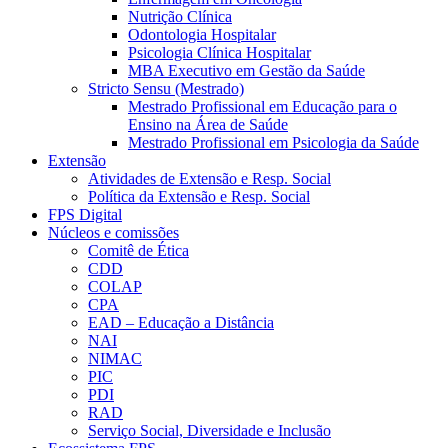
Nutrição Clínica
Odontologia Hospitalar
Psicologia Clínica Hospitalar
MBA Executivo em Gestão da Saúde
Stricto Sensu (Mestrado)
Mestrado Profissional em Educação para o
Ensino na Área de Saúde
Mestrado Profissional em Psicologia da Saúde
Extensão
Atividades de Extensão e Resp. Social
Política da Extensão e Resp. Social
FPS Digital
Núcleos e comissões
Comitê de Ética
CDD
COLAP
CPA
EAD – Educação a Distância
NAI
NIMAC
PIC
PDI
RAD
Serviço Social, Diversidade e Inclusão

Required action> Tally the lines of the listing above that include the word "Saúde". Answer with the number alone.

Exercise response> 3